====== Data supplied ======
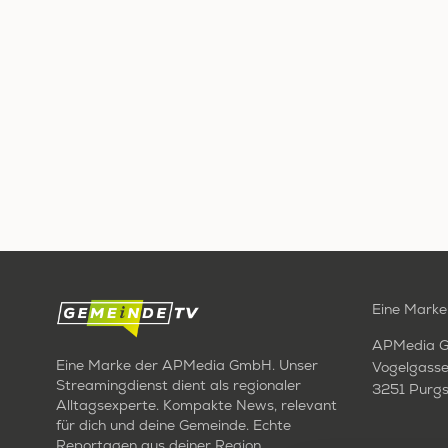
Eine Marke
APMedia 
Eine Marke der APMedia GmbH. Unser
Vogelgasse
Streamingdienst dient als regionaler
3251 Purgs
Alltagsexperte. Kompakte News, relevant
für dich und deine Gemeinde. Echte
Reportagen aus deiner Region.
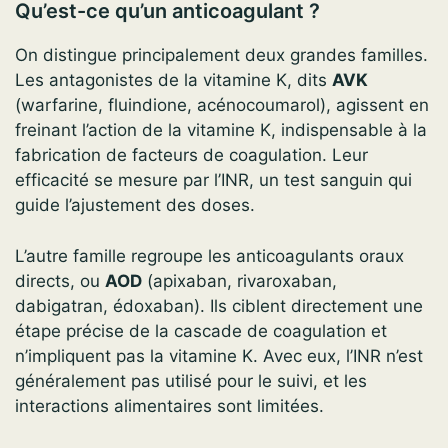
Qu’est-ce qu’un anticoagulant ?
On distingue principalement deux grandes familles.
Les antagonistes de la vitamine K, dits
AVK
(warfarine, fluindione, acénocoumarol), agissent en
freinant l’action de la vitamine K, indispensable à la
fabrication de facteurs de coagulation. Leur
efficacité se mesure par l’INR, un test sanguin qui
guide l’ajustement des doses.
L’autre famille regroupe les anticoagulants oraux
directs, ou
AOD
(apixaban, rivaroxaban,
dabigatran, édoxaban). Ils ciblent directement une
étape précise de la cascade de coagulation et
n’impliquent pas la vitamine K. Avec eux, l’INR n’est
généralement pas utilisé pour le suivi, et les
interactions alimentaires sont limitées.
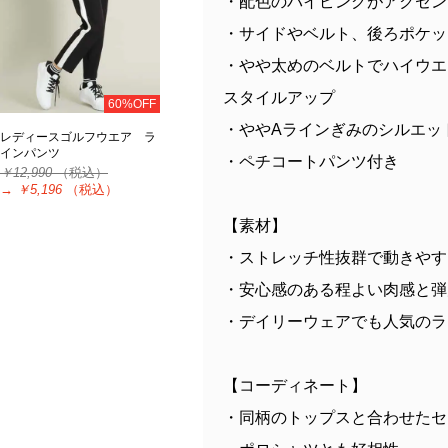
・配色のパイピングがアクセン
・サイドやベルト、後ろポケッ
・やや太めのベルトでハイウエ
スタイルアップ
60%OFF
・ややAラインぎみのシルエッ
レディースゴルフウエア ラ
インパンツ
・ペチコートパンツ付き
￥12,990
（税込）
→
￥5,196
（税込）
【素材】
・ストレッチ性抜群で動きやす
・安心感のある程よい肉感と弾
・デイリーウェアでも人気のラ
【コーディネート】
・同柄のトップスと合わせたセ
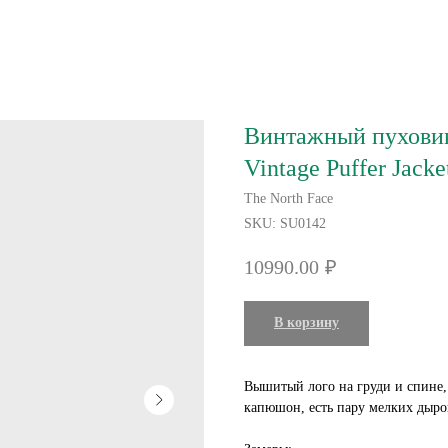
Винтажный пуховик 
Vintage Puffer Jacke
The North Face
SKU:
SU0142
10990.00
₽
В корзину
Вышитый лого на груди и спине,
капюшон, есть пару мелких дыро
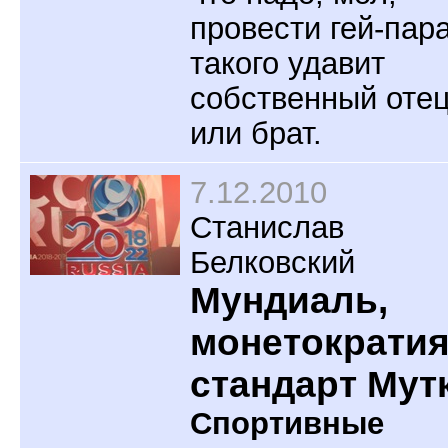
провести гей-пар
такого удавит
собственный оте
или брат.
7.12.2010
Станислав
Белковский
Мундиаль,
монетократия
стандарт Мут
Спортивные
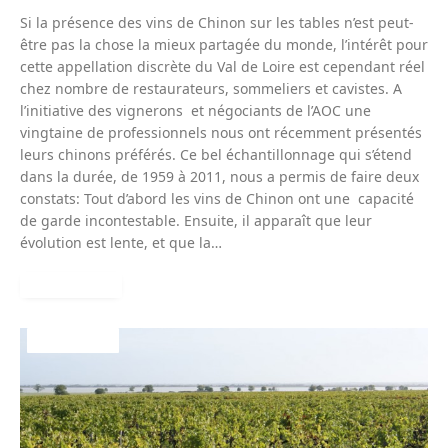
Si la présence des vins de Chinon sur les tables n’est peut-
être pas la chose la mieux partagée du monde, l’intérêt pour
cette appellation discrète du Val de Loire est cependant réel
chez nombre de restaurateurs, sommeliers et cavistes. A
l’initiative des vignerons et négociants de l’AOC une
vingtaine de professionnels nous ont récemment présentés
leurs chinons préférés. Ce bel échantillonnage qui s’étend
dans la durée, de 1959 à 2011, nous a permis de faire deux
constats: Tout d’abord les vins de Chinon ont une capacité
de garde incontestable. Ensuite, il apparaît que leur
évolution est lente, et que la…
READ MORE
BORDEAUX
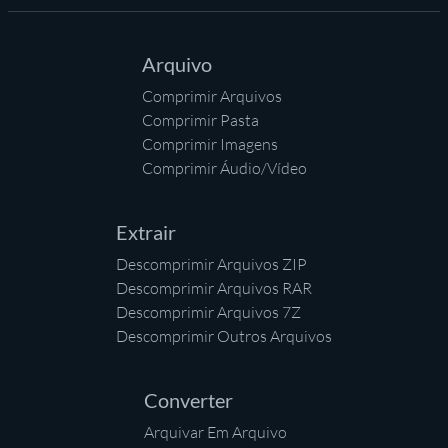
Arquivo
Comprimir Arquivos
Comprimir Pasta
Comprimir Imagens
Comprimir Áudio/Vídeo
Extrair
Descomprimir Arquivos ZIP
Descomprimir Arquivos RAR
Descomprimir Arquivos 7Z
Descomprimir Outros Arquivos
Converter
Arquivar Em Arquivo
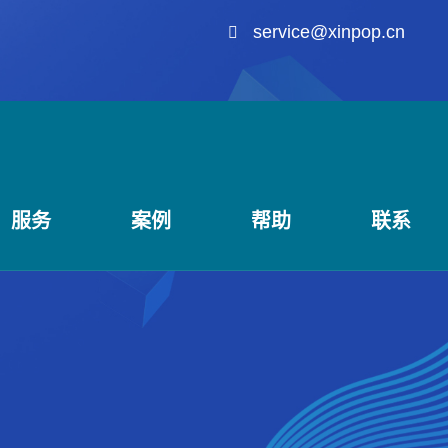
service@xinpop.cn
服务
案例
帮助
联系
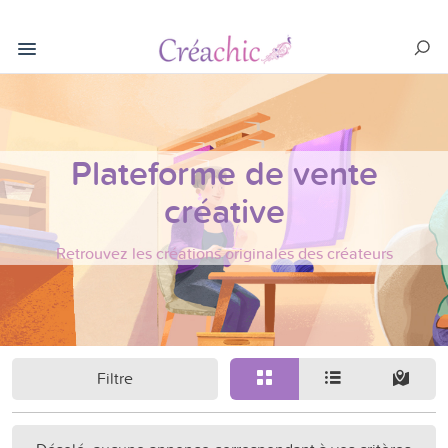
Plateforme de vente
créative
Retrouvez les créations originales des créateurs
Filtre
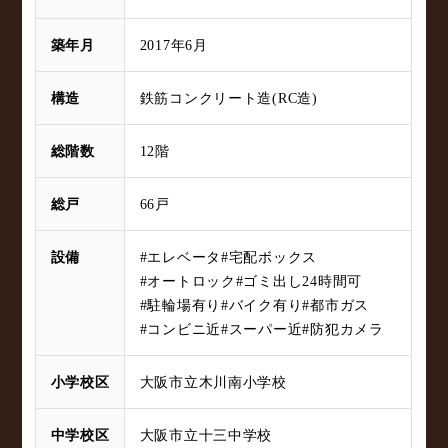
築年月
2017年6月
構造
鉄筋コンクリート造(RC造)
総階数
12階
総戸
66戸
設備
#エレベータ
#宅配ボックス
#オートロック
#ゴミ出し24時間可
#駐輪場有り
#バイク有り
#都市ガス
#コンビニ近
#スーパー近
#防犯カメラ
小学校区
大阪市立木川南小学校
中学校区
大阪市立十三中学校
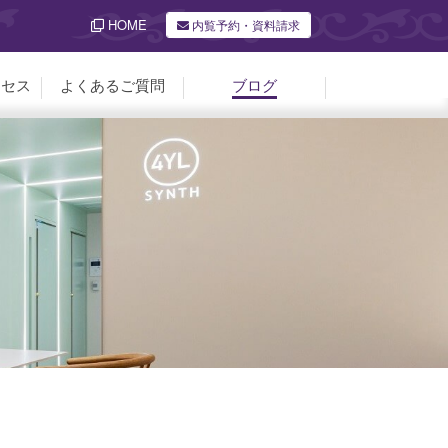
HOME
内覧予約・資料請求
クセス
よくあるご質問
ブログ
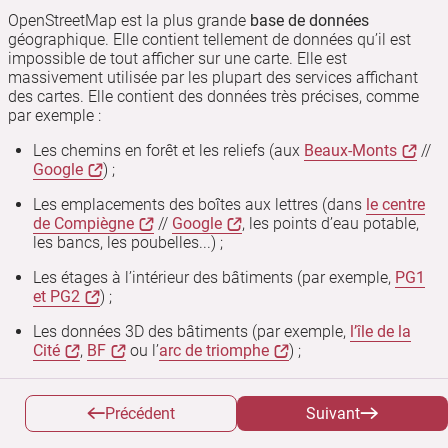
OpenStreetMap est la plus grande
base de données
géographique. Elle contient tellement de données qu’il est
impossible de tout afficher sur une carte. Elle est
massivement utilisée par les plupart des services affichant
des cartes. Elle contient des données très précises, comme
par exemple :
Les chemins en forêt et les reliefs (aux
Beaux-Monts
//
Google
) ;
Les emplacements des boîtes aux lettres (dans
le centre
de Compiègne
//
Google
, les points d’eau potable,
les bancs, les poubelles...) ;
Les étages à l’intérieur des bâtiments (par exemple,
PG1
et PG2
) ;
Les données 3D des bâtiments (par exemple,
l’île de la
Cité
,
BF
ou l’
arc de triomphe
) ;
Des données cartographiques en zones rurales,
notamment là où Google n’a pas d’intérêt commercial :
Précédent
Suivant
c’est là qu’intervient
Humanitarian OSM Team
.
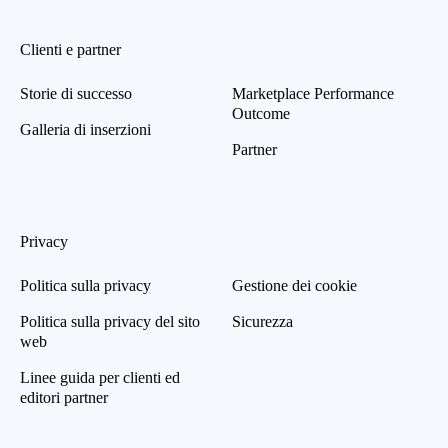
Clienti e partner
Storie di successo
Marketplace Performance
Outcome
Galleria di inserzioni
Partner
Privacy
Politica sulla privacy
Gestione dei cookie
Politica sulla privacy del sito
Sicurezza
web
Linee guida per clienti ed
editori partner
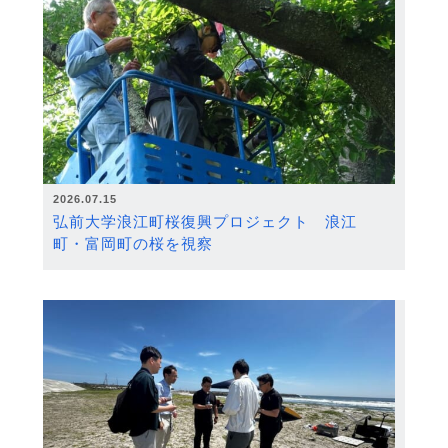
2026.07.15
弘前大学浪江町桜復興プロジェクト 浪江
町・富岡町の桜を視察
======
▶ [What the exercise asks]
The reply should repeat the data in full, exactly as given, and contain no pictures.

▶ [Result of this task]
Eine Marke
APMedia 
Eine Marke der APMedia GmbH. Unser
Vogelgasse
Streamingdienst dient als regionaler
3251 Purgs
Alltagsexperte. Kompakte News, relevant
für dich und deine Gemeinde. Echte
Reportagen aus deiner Region.
Qu’est-ce qu’un anticoagulant ?
On distingue principalement deux grandes familles.
Les antagonistes de la vitamine K, dits
AVK
(warfarine, fluindione, acénocoumarol), agissent en
freinant l’action de la vitamine K, indispensable à la
fabrication de facteurs de coagulation. Leur
efficacité se mesure par l’INR, un test sanguin qui
guide l’ajustement des doses.
L’autre famille regroupe les anticoagulants oraux
directs, ou
AOD
(apixaban, rivaroxaban,
dabigatran, édoxaban). Ils ciblent directement une
étape précise de la cascade de coagulation et
n’impliquent pas la vitamine K. Avec eux, l’INR n’est
généralement pas utilisé pour le suivi, et les
interactions alimentaires sont limitées.
・配色のパイピングがアクセン
・サイドやベルト、後ろポケッ
・やや太めのベルトでハイウエ
スタイルアップ
60%OFF
・ややAラインぎみのシルエッ
レディースゴルフウエア ラ
インパンツ
・ペチコートパンツ付き
￥12,990
（税込）
→
￥5,196
（税込）
【素材】
・ストレッチ性抜群で動きやす
・安心感のある程よい肉感と弾
・デイリーウェアでも人気のラ
【コーディネート】
・同柄のトップスと合わせたセ
Винтажный пуховик 
Vintage Puffer Jacke
The North Face
SKU:
SU0142
10990.00
₽
В корзину
Вышитый лого на груди и спине,
капюшон, есть пару мелких дыро
провести гей-пар
такого удавит
собственный оте
или брат.
7.12.2010
Станислав
Белковский
Мундиаль,
монетократия
стандарт Мут
Спортивные
Si la présence des vins de Chinon sur les tables n’est peut-
être pas la chose la mieux partagée du monde, l’intérêt pour
cette appellation discrète du Val de Loire est cependant réel
chez nombre de restaurateurs, sommeliers et cavistes. A
l’initiative des vignerons et négociants de l’AOC une
vingtaine de professionnels nous ont récemment présentés
leurs chinons préférés. Ce bel échantillonnage qui s’étend
dans la durée, de 1959 à 2011, nous a permis de faire deux
constats: Tout d’abord les vins de Chinon ont une capacité
de garde incontestable. Ensuite, il apparaît que leur
évolution est lente, et que la…
READ MORE
BORDEAUX
Arquivo
Comprimir Arquivos
Comprimir Pasta
Comprimir Imagens
Comprimir Áudio/Vídeo
Extrair
Descomprimir Arquivos ZIP
Descomprimir Arquivos RAR
Descomprimir Arquivos 7Z
Descomprimir Outros Arquivos
Converter
Arquivar Em Arquivo
service@xinpop.cn
服务
案例
帮助
联系
Plateforme de vente
créative
Retrouvez les créations originales des créateurs
Filtre
築年月
2017年6月
構造
鉄筋コンクリート造(RC造)
総階数
12階
総戸
66戸
設備
#エレベータ
#宅配ボックス
#オートロック
#ゴミ出し24時間可
#駐輪場有り
#バイク有り
#都市ガス
#コンビニ近
#スーパー近
#防犯カメラ
小学校区
大阪市立木川南小学校
中学校区
大阪市立十三中学校
HOME
内覧予約・資料請求
クセス
よくあるご質問
ブログ
OpenStreetMap est la plus grande
base de données
géographique. Elle contient tellement de données qu’il est
impossible de tout afficher sur une carte. Elle est
massivement utilisée par les plupart des services affichant
des cartes. Elle contient des données très précises, comme
par exemple :
Les chemins en forêt et les reliefs (aux
Beaux-Monts
//
Google
) ;
Les emplacements des boîtes aux lettres (dans
le centre
de Compiègne
//
Google
, les points d’eau potable,
les bancs, les poubelles...) ;
Les étages à l’intérieur des bâtiments (par exemple,
PG1
et PG2
) ;
Les données 3D des bâtiments (par exemple,
l’île de la
Cité
,
BF
ou l’
arc de triomphe
) ;
Des données cartographiques en zones rurales,
notamment là où Google n’a pas d’intérêt commercial :
Précédent
Suivant
c’est là qu’intervient
Humanitarian OSM Team
.
Clienti e partner
Storie di successo
Marketplace Performance
Outcome
Galleria di inserzioni
Partner
Privacy
Politica sulla privacy
Gestione dei cookie
Politica sulla privacy del sito
Sicurezza
web
Linee guida per clienti ed
editori partner
2026.07.15
弘前大学浪江町桜復興プロジェクト 浪江
町・富岡町の桜を視察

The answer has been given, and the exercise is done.